Foreign exchange trading analysis: Australian dollar hovering on the dangerous edge

2025-03-05 2235

On Wednesday (March 5th), before the European market opened, the Australian dollar/US dollar (AUD/USD) exchange rate maintained a sideways fluctuation trend, currently trading around the level of 0.6270. Amid concerns about the slowdown in US economic growth and the impact of tariff policies on the US economy, the US dollar continues to be under pressure, providing some support for the Australian dollar. Market participants are currently waiting for the upcoming release of the US ISM Services PMI and ADP employment data during the North American trading session, which may become key factors affecting the trend of the Australian dollar against the US dollar.

Fundamental analysis

The overall performance of the Australian economic data released today is resilient.

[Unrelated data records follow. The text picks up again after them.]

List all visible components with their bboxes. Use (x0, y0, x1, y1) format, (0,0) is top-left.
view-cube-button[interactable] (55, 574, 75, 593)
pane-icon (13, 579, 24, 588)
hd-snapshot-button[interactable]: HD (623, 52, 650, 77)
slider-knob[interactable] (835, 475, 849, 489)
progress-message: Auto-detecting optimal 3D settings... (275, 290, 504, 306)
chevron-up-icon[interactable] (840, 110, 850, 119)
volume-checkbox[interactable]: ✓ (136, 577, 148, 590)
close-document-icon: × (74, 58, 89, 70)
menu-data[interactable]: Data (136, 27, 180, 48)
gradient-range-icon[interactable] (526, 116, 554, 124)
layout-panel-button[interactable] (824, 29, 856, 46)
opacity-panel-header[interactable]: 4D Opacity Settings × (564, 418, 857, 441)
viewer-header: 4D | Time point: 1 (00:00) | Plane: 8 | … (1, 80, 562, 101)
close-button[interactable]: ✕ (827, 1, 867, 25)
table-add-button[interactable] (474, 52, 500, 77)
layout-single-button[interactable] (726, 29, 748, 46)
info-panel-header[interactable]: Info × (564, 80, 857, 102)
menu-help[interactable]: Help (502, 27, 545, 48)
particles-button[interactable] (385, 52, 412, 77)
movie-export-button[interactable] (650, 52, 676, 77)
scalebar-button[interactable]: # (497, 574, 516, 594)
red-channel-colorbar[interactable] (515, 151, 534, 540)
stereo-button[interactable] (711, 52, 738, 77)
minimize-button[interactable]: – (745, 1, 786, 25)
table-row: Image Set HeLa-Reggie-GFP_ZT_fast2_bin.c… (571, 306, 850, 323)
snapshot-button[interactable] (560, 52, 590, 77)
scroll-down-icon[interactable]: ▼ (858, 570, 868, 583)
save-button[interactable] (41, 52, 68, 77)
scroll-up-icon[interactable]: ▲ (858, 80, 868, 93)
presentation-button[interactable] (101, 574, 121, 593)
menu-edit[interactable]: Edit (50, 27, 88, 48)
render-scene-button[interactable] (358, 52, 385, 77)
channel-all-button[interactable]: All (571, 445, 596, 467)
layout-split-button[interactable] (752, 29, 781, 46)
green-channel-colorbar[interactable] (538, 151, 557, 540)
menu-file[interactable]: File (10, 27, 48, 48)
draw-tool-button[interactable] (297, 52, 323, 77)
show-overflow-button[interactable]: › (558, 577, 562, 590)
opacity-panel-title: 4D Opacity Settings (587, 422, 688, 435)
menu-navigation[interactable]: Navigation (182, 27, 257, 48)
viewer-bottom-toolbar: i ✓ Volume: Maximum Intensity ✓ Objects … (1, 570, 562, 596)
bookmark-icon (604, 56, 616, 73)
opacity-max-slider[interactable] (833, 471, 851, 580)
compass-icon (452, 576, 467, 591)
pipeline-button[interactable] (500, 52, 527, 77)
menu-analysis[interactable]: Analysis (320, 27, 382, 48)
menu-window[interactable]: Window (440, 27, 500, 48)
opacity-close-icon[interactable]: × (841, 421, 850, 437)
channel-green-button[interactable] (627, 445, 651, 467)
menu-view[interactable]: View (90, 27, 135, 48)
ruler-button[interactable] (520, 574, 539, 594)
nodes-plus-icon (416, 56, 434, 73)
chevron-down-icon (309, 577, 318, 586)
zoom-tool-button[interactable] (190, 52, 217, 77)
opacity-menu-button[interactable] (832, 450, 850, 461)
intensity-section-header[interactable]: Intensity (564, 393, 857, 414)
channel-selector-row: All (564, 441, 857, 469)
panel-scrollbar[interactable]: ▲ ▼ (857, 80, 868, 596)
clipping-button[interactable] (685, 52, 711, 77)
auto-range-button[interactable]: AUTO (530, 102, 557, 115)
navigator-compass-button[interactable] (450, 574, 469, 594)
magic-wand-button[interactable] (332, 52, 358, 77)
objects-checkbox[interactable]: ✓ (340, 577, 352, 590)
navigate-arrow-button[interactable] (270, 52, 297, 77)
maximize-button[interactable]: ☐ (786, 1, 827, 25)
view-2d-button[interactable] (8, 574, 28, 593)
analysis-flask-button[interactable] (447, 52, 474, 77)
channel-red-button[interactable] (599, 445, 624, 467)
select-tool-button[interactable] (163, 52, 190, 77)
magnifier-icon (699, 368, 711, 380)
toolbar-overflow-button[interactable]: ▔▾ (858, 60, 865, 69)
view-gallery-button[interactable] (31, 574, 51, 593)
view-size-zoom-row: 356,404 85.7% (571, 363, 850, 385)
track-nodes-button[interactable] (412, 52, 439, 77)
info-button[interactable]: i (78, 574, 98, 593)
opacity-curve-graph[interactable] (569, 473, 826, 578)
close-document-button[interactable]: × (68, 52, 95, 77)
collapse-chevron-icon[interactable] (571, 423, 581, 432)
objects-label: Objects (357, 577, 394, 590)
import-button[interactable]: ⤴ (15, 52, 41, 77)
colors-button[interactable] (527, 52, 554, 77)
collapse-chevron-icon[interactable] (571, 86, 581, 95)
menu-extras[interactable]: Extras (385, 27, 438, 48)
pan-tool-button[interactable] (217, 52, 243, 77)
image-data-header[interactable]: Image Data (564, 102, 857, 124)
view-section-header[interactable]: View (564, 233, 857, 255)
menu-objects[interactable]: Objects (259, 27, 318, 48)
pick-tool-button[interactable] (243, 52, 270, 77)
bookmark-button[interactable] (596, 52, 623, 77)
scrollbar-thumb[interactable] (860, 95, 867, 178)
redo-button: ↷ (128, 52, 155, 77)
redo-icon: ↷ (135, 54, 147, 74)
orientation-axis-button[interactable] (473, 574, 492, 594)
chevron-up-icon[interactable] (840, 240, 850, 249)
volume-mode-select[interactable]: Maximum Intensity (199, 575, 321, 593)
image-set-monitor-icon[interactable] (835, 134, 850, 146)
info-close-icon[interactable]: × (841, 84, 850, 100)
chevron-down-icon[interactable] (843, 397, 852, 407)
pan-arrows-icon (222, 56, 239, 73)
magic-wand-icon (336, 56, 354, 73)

Australia's gross domestic product (GDP) for the fourth quarter of 2024 increased by 0.6% month on month, not only surpassing the third quarter's 0.3%, but also exceeding market expectations of 0.5%. From a year-on-year perspective, the GDP growth in the fourth quarter was 1.3%, a significant improvement from the previous quarter's 0.8%.

In addition, the comprehensive purchasing managers' index (PMI) of Yuduo Bank slightly decreased from 51.1 in January to 50.6 in February, marking the fifth consecutive month of business activity growth, although the growth rate has slowed down. The PMI for the service industry also slightly decreased from 51.2 to 50.8, indicating that the service industry has expanded for the thirteenth consecutive month, but the expansion speed has slowed down.

Australian retail sales, as a key indicator of consumer spending, increased by 0.3% month on month in January, rebounding from a 0.1% decline in December. However, the ANZ Roy Morgan Australian Consumer Confidence Index fell from 89.8 the previous week to 87.7, the highest level since May 2022.

However, Andrew Hauser, Deputy Governor of the Reserve Bank of Australia (RBA), warned that global trade uncertainty is at a 50 year high. Hauser specifically pointed out that US President Trump's tariff policies may cause businesses and households to delay planning and investment, thereby having a negative impact on economic growth.

In the United States, the dollar index (DXY) is hovering around 105.70, rising slightly supported by the rising yield of US treasury bond bonds. The yield of two-year and 10-year US treasury bond bonds was 3.98% and 4.25% respectively. The market is betting that Trump may find reasons to retract his tariff threat, putting downward pressure on the US dollar.

The US ISM manufacturing PMI for February was 50.3, slightly lower than the expected 50.5 and also lower than January's 50.9. In contrast, the S&P global final manufacturing PMI exceeded expectations, reaching 52.7, an increase from the initial reading.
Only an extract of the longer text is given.